Gov. Michelle Lujan Grisham and Democratic members of the state’s congressional delegation on Wednesday pointed to the estimated $9 billion that New Mexico is expected to receive from the massive federal pandemic relief package signed by President Biden as an opportunity to lift the state out of poverty and ease economic burdens caused by the pandemic.
Beyond the vaccine rollout and grants for small businesses, they said the funding will go toward everything from direct payments for individuals to investments in broadband in rural and Tribal areas, clean water projects, debt relief for Hispanic and Native American farmers, and an expansion of the child tax credit. Tribal communities and public schools will see over $1 billion each, while the state and local governments will share about $2 billion.
The Democrats called the federal aid package as an answer to poverty in the state, saying it will address inequities that were brought to light during the pandemic by creating universal benefits and lifelong assistance. Lujan Grisham made the bold claim that about one-quarter of New Mexico families would immediately be “lifted out of poverty” due to the economic assistance and tax credits included in the legislation.
“There are no words to describe the impact that has on a state that has long had extreme and persistent poverty,” she said during a virtual news conference. “This is exactly the investment that we have always deserved and that we need now more than ever.”

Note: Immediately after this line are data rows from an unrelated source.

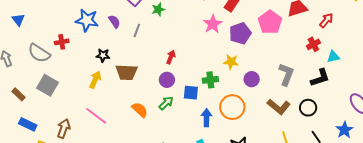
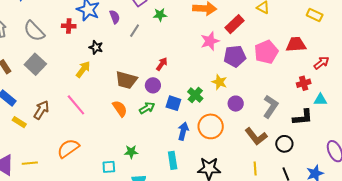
red cross: (62, 42) -> (69, 26), moved
brown trapezoid: (126, 72) -> (126, 80), moved
green cross: (210, 80) -> (195, 95), turned 35

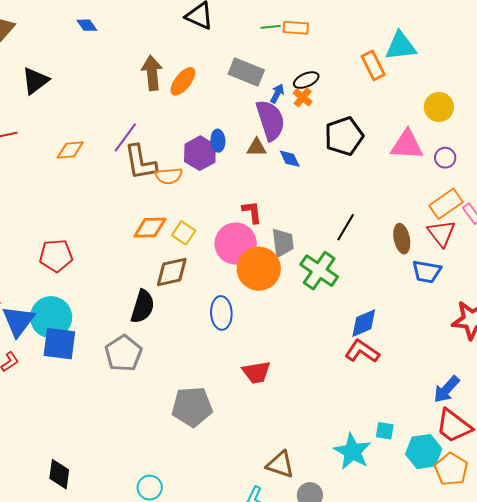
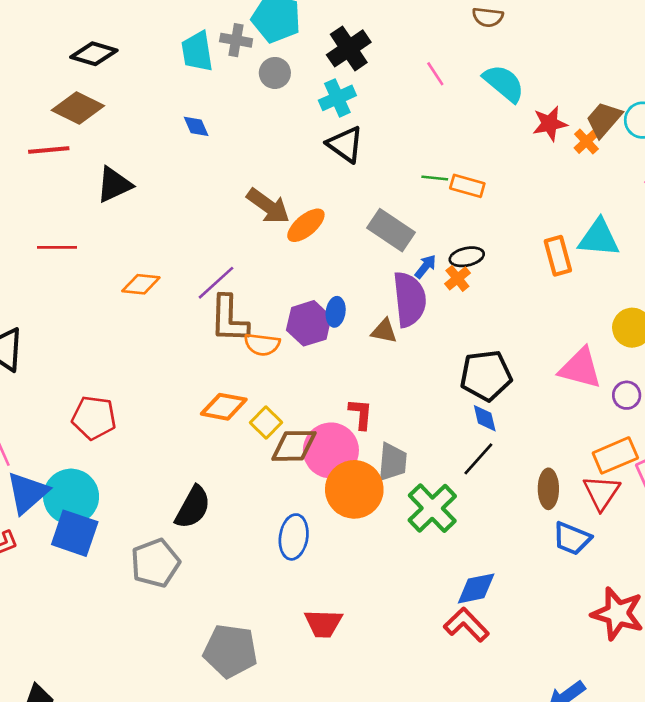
brown arrow: (152, 73) -> (268, 206), turned 120
black pentagon: (344, 136) -> (486, 376), moved
blue diamond: (290, 159) -> (485, 418), moved
brown diamond: (172, 272) -> (294, 446), moved

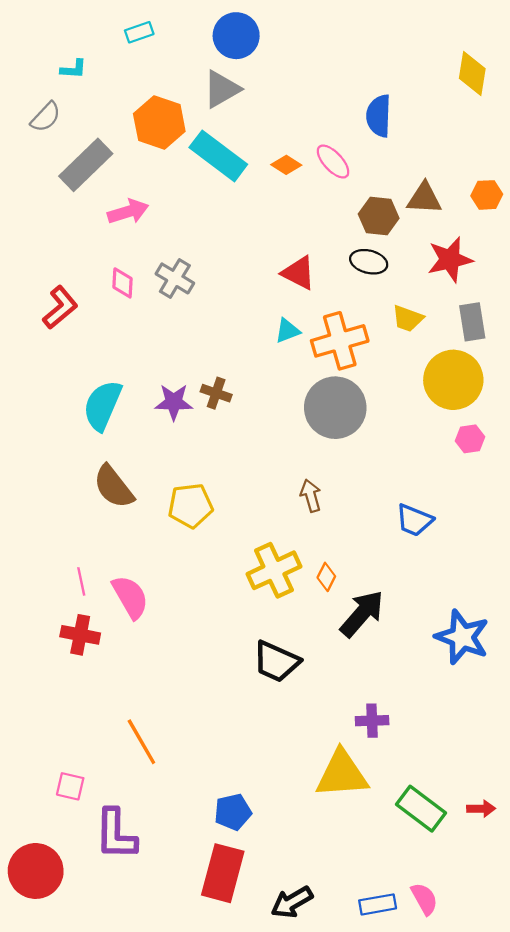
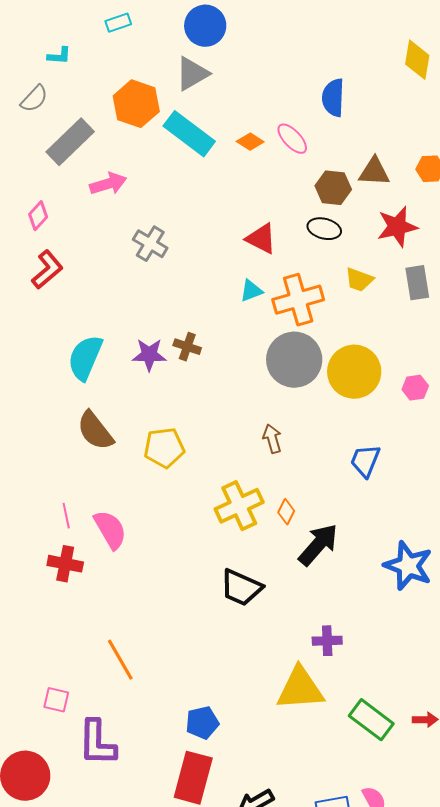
pink diamond: (123, 283) -> (38, 216), moved, turned 40
yellow circle: (453, 380) -> (354, 372), moved
blue trapezoid: (414, 520) -> (365, 461), turned 90

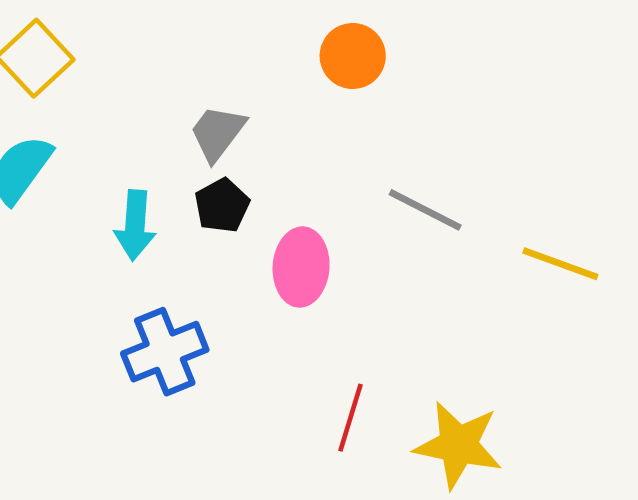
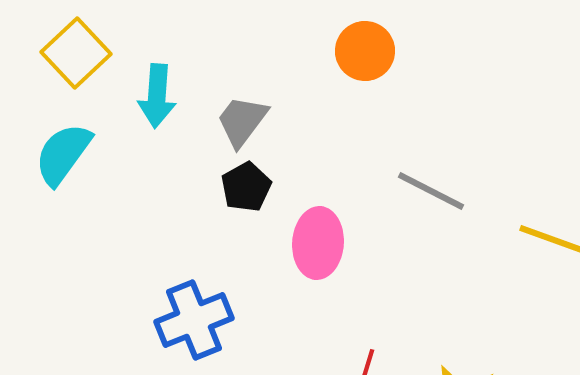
cyan arrow: (135, 225) -> (157, 96), moved

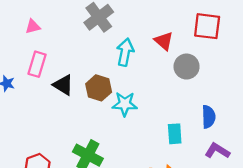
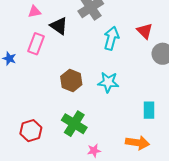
black triangle: (63, 85) -> (59, 26), moved
brown hexagon: (99, 88) -> (71, 80), moved

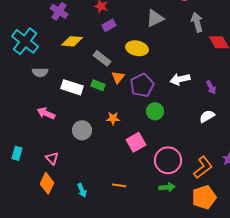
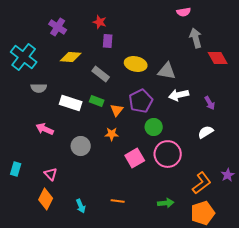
gray triangle: (155, 18) -> (167, 71), moved, turned 36
purple rectangle: (109, 25) -> (108, 41), turned -56
orange triangle: (118, 77) -> (117, 110), moved
pink circle: (168, 160) -> (168, 154), moved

The Legislature took immediate steps Wednesday to pull $1.63 billion in federal relief into its budget plan for the coming fiscal year that starts on July 1. Other likely relief expenditures include economic development grants and roadway infrastructure, with about $440 million still unassigned.
The Legislature has until March 20 to send the spending plan to the governor, who can veto measures line by line. Republicans have been critical of the relief package, arguing that Democrats have been misleading the public about where the money will go.
U.S. Rep. Yvette Herrell, New Mexico’s sole Republican member of Congress, said in a statement that less than 9% of the $1.9 trillion bill goes to combatting the virus while $12 billion goes overseas and more than $500 billion goes to bail out states and cities that imposed lockdowns. “With the end of this difficult time now insight, we should be focused on reopening our communities and getting our children back in school as soon as possible. Unfortunately, this bill does nothing to make either happen any faster,” Herrell said.
While many schools already are working toward fully resuming in-person classes by April 5, the legislature said 95% of the $1.2 billion earmarked for public schools in the state will help pay for things like sick leave, technology, air filtration upgrades, and outdoor classrooms.